David Kaimowitz, diretor-geral do Centro de Pesquisa Internacional de Florestas (CIFOR), disse que estão sendo construídas enormes fábricas de celulose sem que os financiadores, como o Banco Mundial, monitorem estes locais.

Isso leva à destruição de florestas virgens, já que as novas fábricas buscam fontes baratas de material para cumprir as metas de produção.

"É realmente impressionante como poucas pessoas estão monitorando o tema de fornecimento de madeira", disse ele a respeito da Indonésia, no momento em que o CIFOR divulga um estudo de oito anos sobre a indústria mundial de polpa de celulose(http://www.cifor.cgiar.org/docs/_ref/media/release/2006/pulp/index.htm).

O estudo verificou 67 projetos de fábricas de papel. O CIFOR estima que o setor receba investimento de entre US$ 50 bilhões e US$ 60 bilhões nos próximos 10 ou 15 anos, e cerca de US$ 40 bilhões foram gastos nos últimos 10 a 15 anos. "O mercado chinês está provocando um grande crescimento no mercado de papel e celulose mundiais. E depois da China - com dez ou 15 anos de diferença - podemos ver que a Índia poderá terá uma história similar", disse Kaimowitz.

O estudo disse que indústrias, como Asia Pulp and Paper (APP) e Asia Pacific Resources International Ltd. (APRIL), da Indonésia, costumam superestimar o material disponível em plantações de madeira. A APRIL e a APP negaram irregularidades.

"A empresa tem uma operação totalmente sustentável", disse em comunicado o presidente da APRIL, A.J. Devanesan.

Demanda

Chris Barr, cientista político da CIFOR, calcula que a demanda chinesa por papel e papelão atingirá 68,5 milhões de toneladas em 2010. Em 2003, o número foi de 48 milhões de toneladas e em 1990, de 14,6 milhões.

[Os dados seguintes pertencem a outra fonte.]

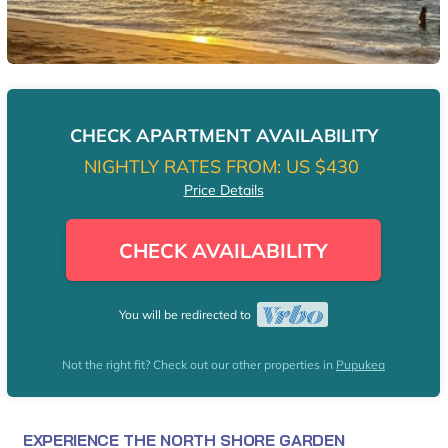
CHECK APARTMENT AVAILABILITY
NIGHTLY RATES FROM:
US $430
Price Details
CHECK AVAILABILITY
You will be redirected to
Not the right fit? Check out our other properties in
Pupukea
EXPERIENCE THE NORTH SHORE GARDEN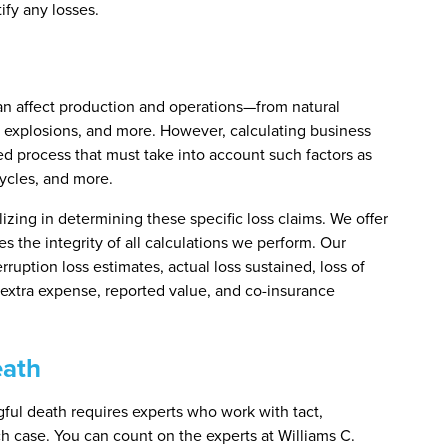
ify any losses.
can affect production and operations—from natural
, explosions, and more. However, calculating business
led process that must take into account such factors as
ycles, and more.
izing in determining these specific loss claims. We offer
s the integrity of all calculations we perform. Our
rruption loss estimates, actual loss sustained, loss of
 extra expense, reported value, and co-insurance
eath
gful death requires experts who work with tact,
ach case. You can count on the experts at Williams C.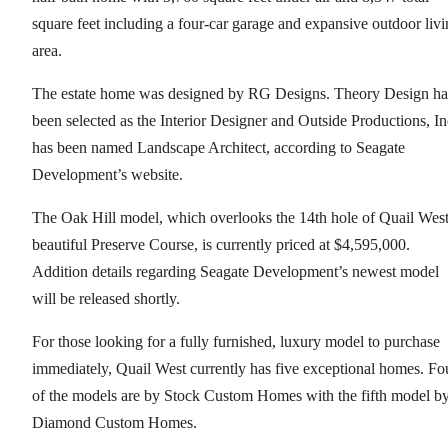
square feet including a four-car garage and expansive outdoor liv
area.
The estate home was designed by RG Designs. Theory Design ha
been selected as the Interior Designer and Outside Productions, In
has been named Landscape Architect, according to Seagate
Development’s website.
The Oak Hill model, which overlooks the 14th hole of Quail West
beautiful Preserve Course, is currently priced at $4,595,000.
Addition details regarding Seagate Development’s newest model
will be released shortly.
For those looking for a fully furnished, luxury model to purchase
immediately, Quail West currently has five exceptional homes. Fo
of the models are by Stock Custom Homes with the fifth model b
Diamond Custom Homes.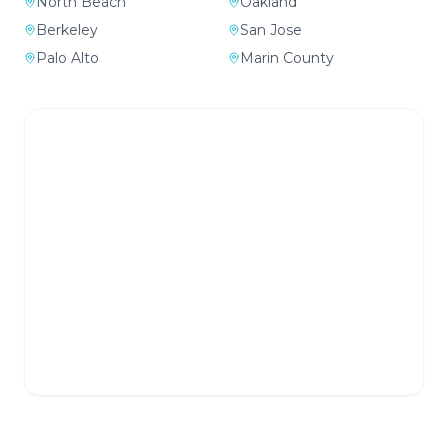
North Beach
Oakland
Berkeley
San Jose
Palo Alto
Marin County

A China é o segundo maior produtor mundial de papel, depois dos Estados Unidos, e precisa cobrir grande parte de sua necessidade com importações. A proibição de corte de madeiras e o fechamento de indústrias pequenas e poluidoras, que usavam resíduos agrícolas, contribuem para isso.

"O crescimento da demanda na China vai exacerbar as atuais pressões sobre as florestas naturais e dar mais incentivos para o corte ilegal", disse Kaimowitz, acrescentando que provavelmente também isso fará recorrer ao Brasil e à Indonésia, onde a política para florestas é fraca.

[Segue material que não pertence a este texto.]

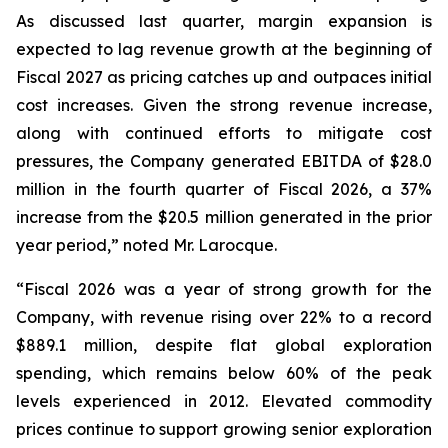
As discussed last quarter, margin expansion is
expected to lag revenue growth at the beginning of
Fiscal 2027 as pricing catches up and outpaces initial
cost increases. Given the strong revenue increase,
along with continued efforts to mitigate cost
pressures, the Company generated EBITDA of $28.0
million in the fourth quarter of Fiscal 2026, a 37%
increase from the $20.5 million generated in the prior
year period,” noted Mr. Larocque.
“Fiscal 2026 was a year of strong growth for the
Company, with revenue rising over 22% to a record
$889.1 million, despite flat global exploration
spending, which remains below 60% of the peak
levels experienced in 2012. Elevated commodity
prices continue to support growing senior exploration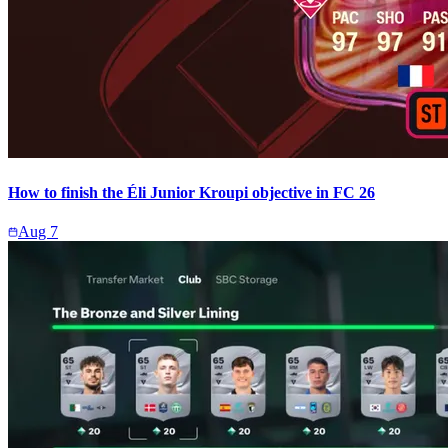
How to finish the Éli Junior Kroupi objective in FC 26
Aug 7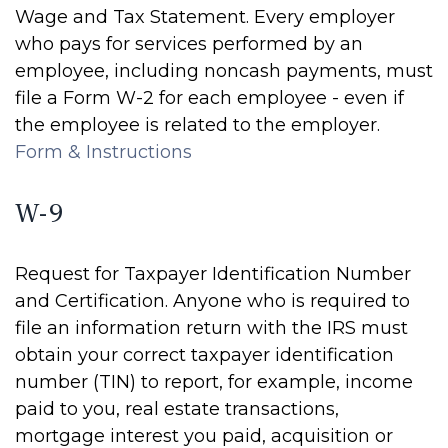
Wage and Tax Statement. Every employer
who pays for services performed by an
employee, including noncash payments, must
file a Form W-2 for each employee - even if
the employee is related to the employer.
Form & Instructions
W-9
Request for Taxpayer Identification Number
and Certification. Anyone who is required to
file an information return with the IRS must
obtain your correct taxpayer identification
number (TIN) to report, for example, income
paid to you, real estate transactions,
mortgage interest you paid, acquisition or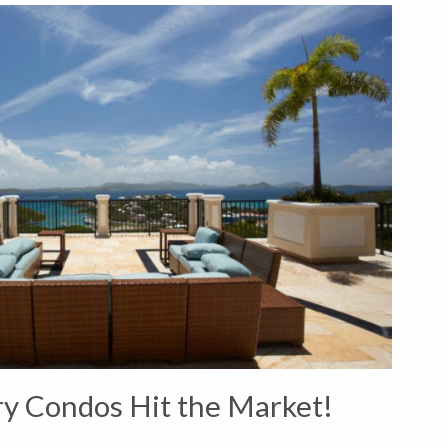
y Condos Hit the Market!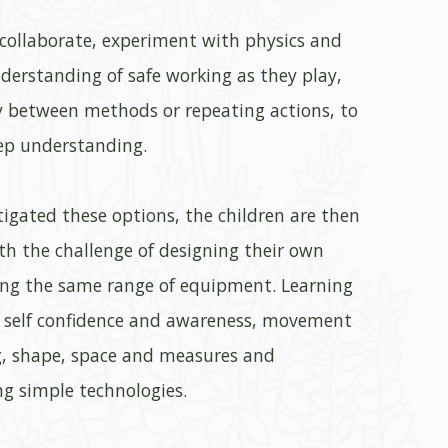
 collaborate, experiment with physics and
derstanding of safe working as they play,
y between methods or repeating actions, to
ep understanding.
igated these options, the children are then
th the challenge of designing their own
ng the same range of equipment. Learning
e self confidence and awareness, movement
, shape, space and measures and
g simple technologies.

O Greenpeace disse em março que a China é o coração do comércio mundial de madeira ilegal de florestas do Sudeste Asiático, por fabricar móveis de compensado com material proveniente de cortes ilegais.

O CIFOR exortou instituições financeiras, incluindo grupos privados, a fazerem mais esforços para adquirir informações sobre o fornecimento de madeira e pelo uso de auditores independentes antes de darem empréstimos.

Kaimowitz disse que bancos como o International Finance Corp (IFC) não estão verificando as fontes de madeira nem mesmo no projeto de US$ 1,7 bilhão que está sendo construído no Uruguai, para o qual prometeu um estudo ambiental depois de fortes protestos contra a poluição que pode gerar.

O IFC está procurando problemas como poluição da água, motivo principal dos protestos, mas não está monitorando o fornecimento de madeira nas indústrias que serão construídas pela Metsa-Botnia, da Finlândia, e pela Ence, da Espanha, disse. "É bem possível ter enormes indústrias com dificuldades de receber a quantidade suficiente de madeira", disse.

O IFC não comentou o caso de imediato.